I sometimes find myself using this phrase in jest, but the more I think about it, the more I realize there may be some valuable truth there. We’re each created with a unique combination of gifts, strengths, weaknesses, and a purpose. That reality is not to be taken lightly.
And the saints agree.
Consider St. Catherine of Siena, who said, “If you are what you should be, you will set all Italy ablaze!” (This line is often misquoted with “the world” in place of “Italy.”) At first glance, this may seem to give the same impression as “you do you,” but there’s another — crucial — element at work. “What you should be” is not necessarily the same as “who you want to be.” Striving to discover and embrace who you were created to be recognizes that more than your own psyche and your own heart need to be involved in decision-making. There is a greater force that ought be a guide.
Edith Stein, aka St. Teresa Benedicta of the Cross, expresses a similar idea, in writing to teachers: “The children in school … do not need merely what we have but what we are.” (This one gets misquoted, too.) She puts an emphasis on being, not doing, and on essence rather than on possession or productivity. Her words indicate there is something about how we were created, about how we exist, that has tremendous value. By extension, there is something, Someone, in whom we can contemplate placing our trust.
Newly canonized St. Oscar Romero could chime in here, too. He said, “Let us not hide the talent that God gave us on the day of our baptism and let us truly live the beauty and responsibility of being a prophetic people.”
We were created to love and serve God, each in his or her own way.

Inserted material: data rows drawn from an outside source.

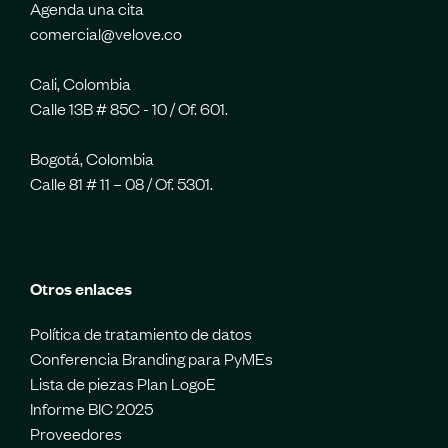
Agenda una cita
comercial@velove.co
Cali, Colombia
Calle 13B # 85C - 10 / Of. 601.
Bogotá, Colombia
Calle 81 # 11 – 08 / Of. 5301.
Otros enlaces
Política de tratamiento de datos
Conferencia Branding para PyMEs
Lista de piezas Plan LogoE
Informe BIC 2025
Proveedores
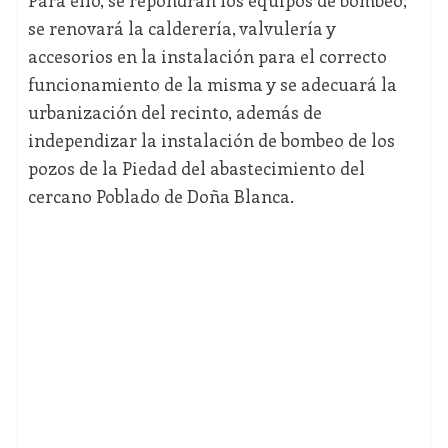
Para ello, se repondrán los equipos de bombeo;
se renovará la calderería, valvulería y
accesorios en la instalación para el correcto
funcionamiento de la misma y se adecuará la
urbanización del recinto, además de
independizar la instalación de bombeo de los
pozos de la Piedad del abastecimiento del
cercano Poblado de Doña Blanca.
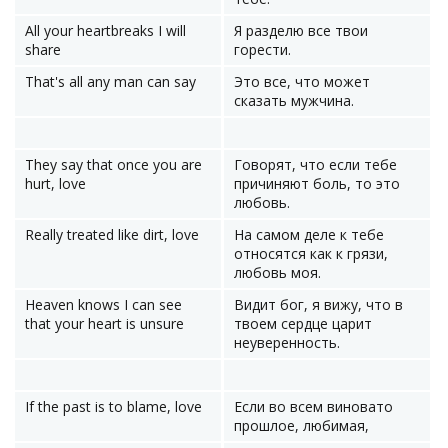
All your heartbreaks I will
Я разделю все твои
share
горести.
That's all any man can say
Это все, что может
сказать мужчина.
They say that once you are
Говорят, что если тебе
hurt, love
причиняют боль, то это
любовь.
Really treated like dirt, love
На самом деле к тебе
относятся как к грязи,
любовь моя.
Heaven knows I can see
Видит бог, я вижу, что в
that your heart is unsure
твоем сердце царит
неуверенность.
If the past is to blame, love
Если во всем виновато
прошлое, любимая,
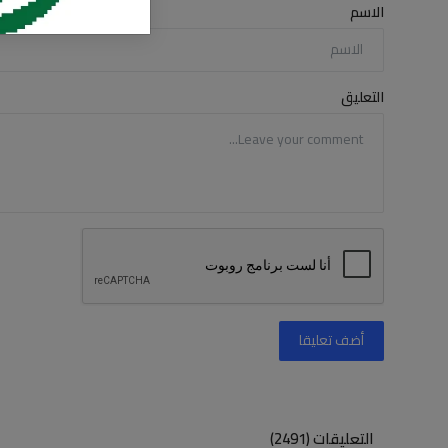
الاسم
التعليق
أضف تعليقا
التعليقات (2491)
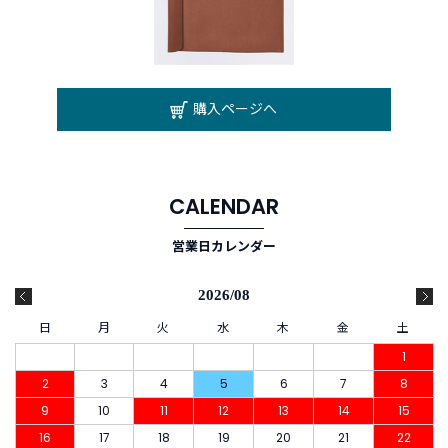
購入ページへ
CALENDAR
営業日カレンダー
2026/08
日
月
火
水
木
金
土
1
2
3
4
5
6
7
8
9
10
11
12
13
14
15
16
17
18
19
20
21
22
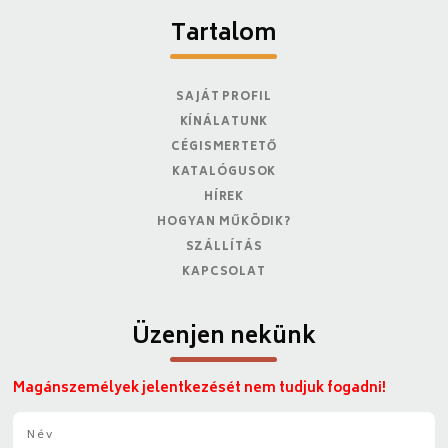
Tartalom
SAJÁT PROFIL
KÍNÁLATUNK
CÉGISMERTETŐ
KATALÓGUSOK
HÍREK
HOGYAN MŰKÖDIK?
SZÁLLÍTÁS
KAPCSOLAT
Üzenjen nekünk
Magánszemélyek jelentkezését nem tudjuk fogadni!
N
é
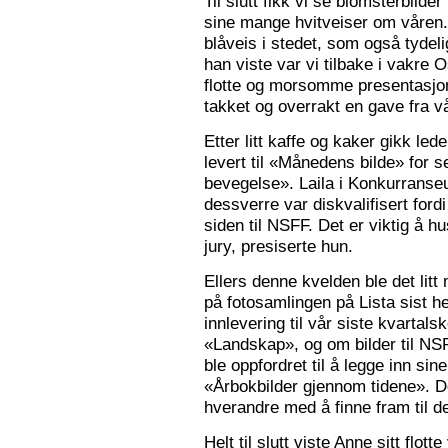
Til slutt fikk vi se blomsterbilde
sine mange hvitveiser om våren.
blåveis i stedet, som også tydelig
han viste var vi tilbake i vakre 
flotte og morsomme presentasjon
takket og overrakt en gave fra vå
Etter litt kaffe og kaker gikk le
levert til «Månedens bilde» for
bevegelse». Laila i Konkurranseut
dessverre var diskvalifisert ford
siden til NSFF. Det er viktig å h
jury, presiserte hun.
Ellers denne kvelden ble det litt
på fotosamlingen på Lista sist h
innlevering til vår siste kvarta
«Landskap», og om bilder til N
ble oppfordret til å legge inn sine
«Årbokbilder gjennom tidene». D
hverandre med å finne fram til d
Helt til slutt viste Anne sitt flott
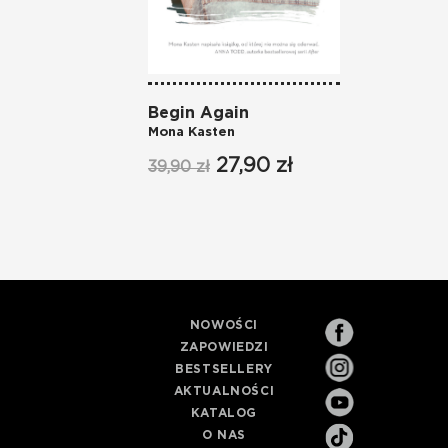
Begin Again
Mona Kasten
27,90 zł
39,90 zł
NOWOŚCI
ZAPOWIEDZI
BESTSELLERY
AKTUALNOŚCI
KATALOG
O NAS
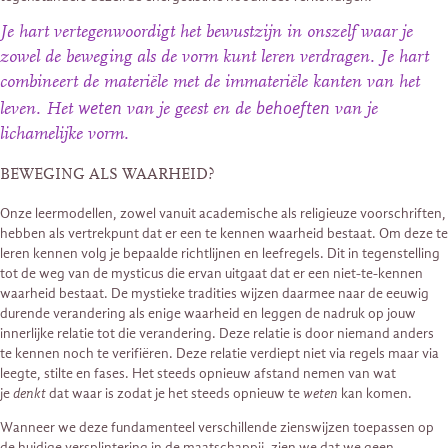
Je hart vertegenwoordigt het bewustzijn in onszelf waar je
zowel de beweging als de vorm kunt leren verdragen. Je hart
combineert de materiële met de immateriële kanten van het
weten
behoeften
leven. Het
van je geest en de
van je
lichamelijke vorm.
BEWEGING ALS WAARHEID?
Onze leermodellen, zowel vanuit academische als religieuze voorschriften,
hebben als vertrekpunt dat er een te kennen waarheid bestaat. Om deze te
leren kennen volg je bepaalde richtlijnen en leefregels. Dit in tegenstelling
tot de weg van de mysticus die ervan uitgaat dat er een niet-te-kennen
waarheid bestaat. De mystieke tradities wijzen daarmee naar de eeuwig
durende verandering als enige waarheid en leggen de nadruk op jouw
innerlijke relatie tot die verandering. Deze relatie is door niemand anders
te kennen noch te verifiëren. Deze relatie verdiept niet via regels maar via
leegte, stilte en fases. Het steeds opnieuw afstand nemen van wat
je
denkt
dat waar is zodat je het steeds opnieuw te
weten
kan komen.
Wanneer we deze fundamenteel verschillende zienswijzen toepassen op
de huidige versplintering in de maatschappij, zien we dat we geen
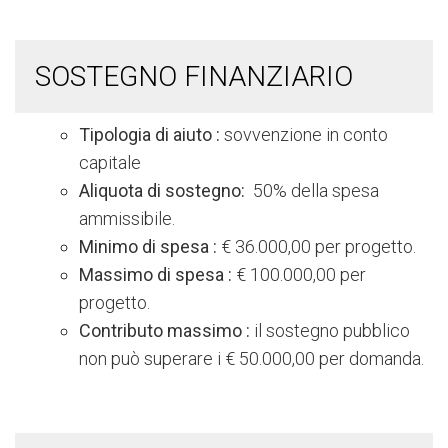
SOSTEGNO FINANZIARIO
Tipologia di aiuto
:
sovvenzione in conto
capitale
Aliquota di sostegno:
50% della spesa
ammissibile.
Minimo di spesa
:
€ 36.000,00 per progetto.
Massimo di spesa
:
€ 100.000,00 per
progetto.
Contributo massimo
:
il sostegno pubblico
non può superare i € 50.000,00 per domanda.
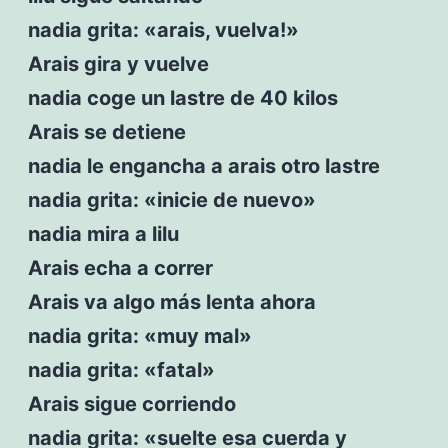
nadia grita: «arais, vuelva!»
Arais gira y vuelve
nadia coge un lastre de 40 kilos
Arais se detiene
nadia le engancha a arais otro lastre
nadia grita: «inicie de nuevo»
nadia mira a lilu
Arais echa a correr
Arais va algo más lenta ahora
nadia grita: «muy mal»
nadia grita: «fatal»
Arais sigue corriendo
nadia grita: «suelte esa cuerda y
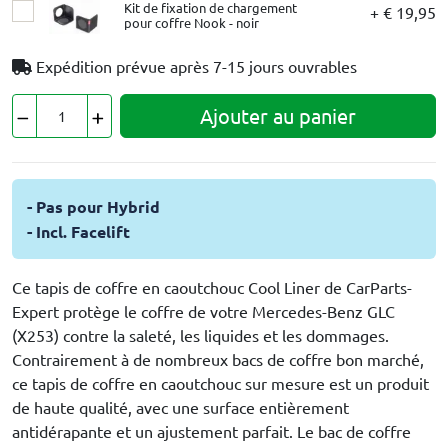
Kit de fixation de chargement
+ € 19,95
pour coffre Nook - noir
Expédition prévue après
7-15 jours ouvrables
Ajouter au panier
- Pas pour Hybrid
- Incl. Facelift
Ce tapis de coffre en caoutchouc Cool Liner de CarParts-
Expert protège le coffre de votre Mercedes-Benz GLC
(X253) contre la saleté, les liquides et les dommages.
Contrairement à de nombreux bacs de coffre bon marché,
ce tapis de coffre en caoutchouc sur mesure est un produit
de haute qualité, avec une surface entièrement
antidérapante et un ajustement parfait. Le bac de coffre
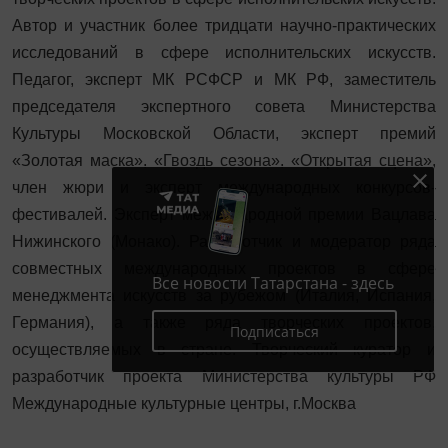
Автор и участник более тридцати научно-практических
исследований в сфере исполнительских искусств.
Педагог, эксперт МК РСФСР и МК РФ, заместитель
председателя экспертного совета Министерства
Культуры Московской Области, эксперт премий
«Золотая маска», «Гвоздь сезона», «Открытая сцена»,
член жюри и эксперт международных конкурсов-
фестивалей. Эксперт международной премии Вацлава
Нижинского (Монако). Разработчик и модератор ряда
совместных международных проектов в сфере
Все новости Татарстана - здесь
менеджмента искусств за рубежом (Италия, Испания,
Германия), а также ряда творческих проектов,
Подписаться
осуществляемых в стране. Творческий куратор и
разработчик проекта Министерства культуры РФ
Международные культурные центры, г.Москва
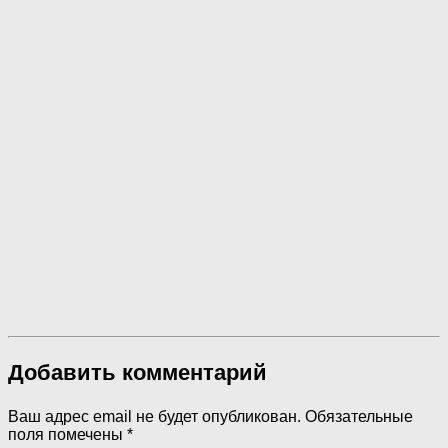
Добавить комментарий
Ваш адрес email не будет опубликован.
Обязательные
поля помечены
*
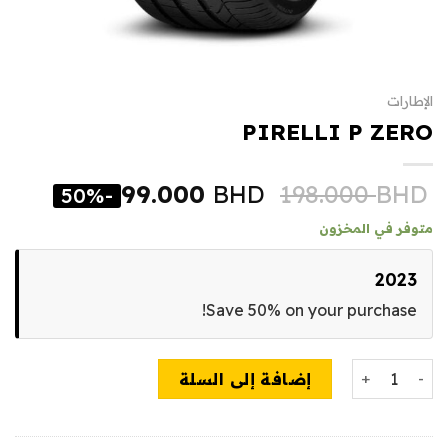
الإطارات
PIRELLI P ZERO
99.000
BHD
198.000
BHD
-50%
متوفر في المخزون
2023
Save 50% on your purchase!
كمية PIRELLI P ZERO
إضافة إلى السلة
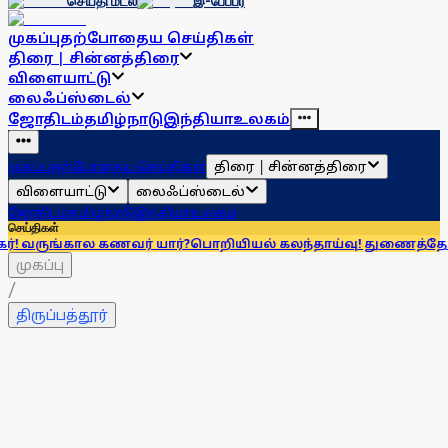
செய்தி மடல்
இ-பேப்பர்
முகப்பு
தற்போதைய செய்திகள்
திரை | சின்னத்திரை
விளையாட்டு
லைஃப்ஸ்டைல்
ஜோதிடம்
தமிழ்நாடு
இந்தியா
உலகம்
திரை | சின்னத்திரை
முகப்பு
தற்போதைய செய்திகள்
விளையாட்டு
லைஃப்ஸ்டைல்
ஜோதிடம்
தமிழ்நாடு
இந்தியா
உலகம்
செய்திகள்
ால கணவர் யார்?
பொறியியல் கலந்தாய்வு! துணைத்தோ்வு எழுதியோர
முகப்பு
/
திருப்பத்தூர்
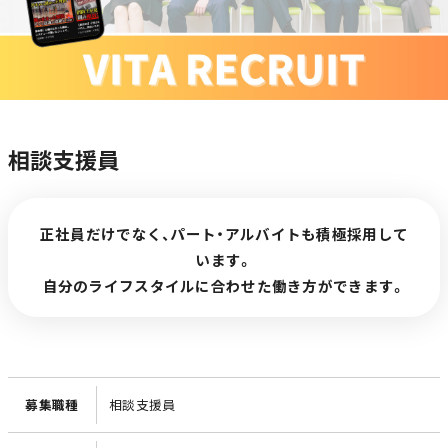
相談支援員
正社員だけでなく、パート・アルバイトも積極採用して
います。
自分のライフスタイルに合わせた働き方ができます。
募集職種
相談支援員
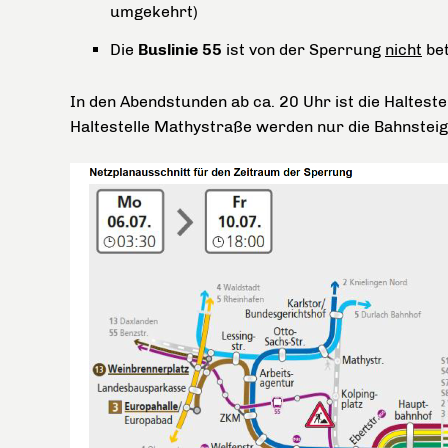
umgekehrt)
Die
Buslinie 55
ist von der Sperrung
nicht
bet
In den Abendstunden ab ca. 20 Uhr ist die Halteste
Haltestelle Mathystraße werden nur die Bahnsteige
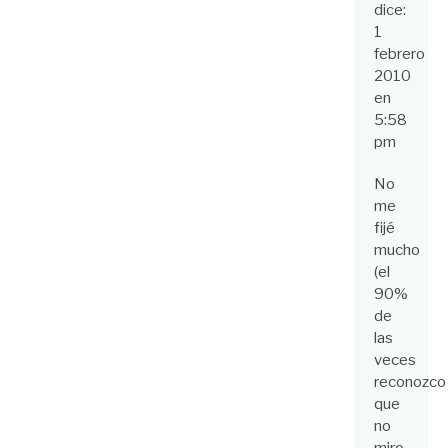
dice:
1
febrero
2010
en
5:58
pm
No
me
fijé
mucho
(el
90%
de
las
veces
reconozco
que
no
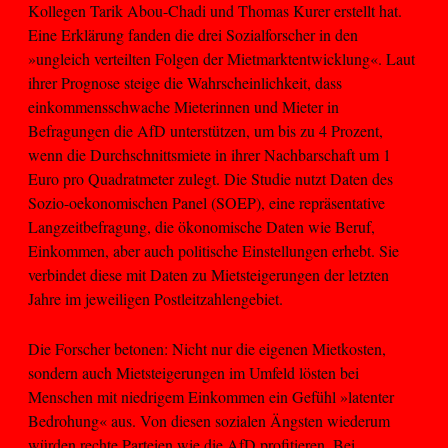
Kollegen Tarik Abou-Chadi und Thomas Kurer erstellt hat.
Eine Erklärung fanden die drei Sozialforscher in den
»ungleich verteilten Folgen der Mietmarktentwicklung«. Laut
ihrer Prognose steige die Wahrscheinlichkeit, dass
einkommensschwache Mieterinnen und Mieter in
Befragungen die AfD unterstützen, um bis zu 4 Prozent,
wenn die Durchschnittsmiete in ihrer Nachbarschaft um 1
Euro pro Quadratmeter zulegt. Die Studie nutzt Daten des
Sozio-oekonomischen Panel (SOEP), eine repräsentative
Langzeitbefragung, die ökonomische Daten wie Beruf,
Einkommen, aber auch politische Einstellungen erhebt. Sie
verbindet diese mit Daten zu Mietsteigerungen der letzten
Jahre im jeweiligen Postleitzahlengebiet.
Die Forscher betonen: Nicht nur die eigenen Mietkosten,
sondern auch Mietsteigerungen im Umfeld lösten bei
Menschen mit niedrigem Einkommen ein Gefühl »latenter
Bedrohung« aus. Von diesen sozialen Ängsten wiederum
würden rechte Parteien wie die AfD profitieren. Bei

That will look different for each one of us. It’s good that it looks different for each one of us. In honoring how we were created, we honor the Creator. When we tap into who we were created to be — rather than who we want to be, based on worldly influences and scattered ideals — we honor God. I’ve come to realize that being myself, “doing me,” as it were, is actually a form of prayer. It’s a prayer of gratitude, of praise, and sometimes even of petition, when I recognize my faults and lean into God’s mercy and grace.
When we look to St. Irenaeus, this idea gains even greater clarity. “For the glory of God is a living man, and the life of man consists in beholding God.” We can “behold” God in the sacraments, in nature, in a healthy relationship, and sometimes simply in a moment of stillness, of just plain being. When we let God be who He is, we can connect to who we are, who we were created to be, and what great joy and peace there is in that connection.
If we understand ourselves to be creations with purpose, with vocation, with a path laid before us that we can choose to walk down or walk away from, then yes, “you do you.” If our hearts are aligned with the heart of God, our wills united to His for our lives, then I say, yes, “you do you,” for sure.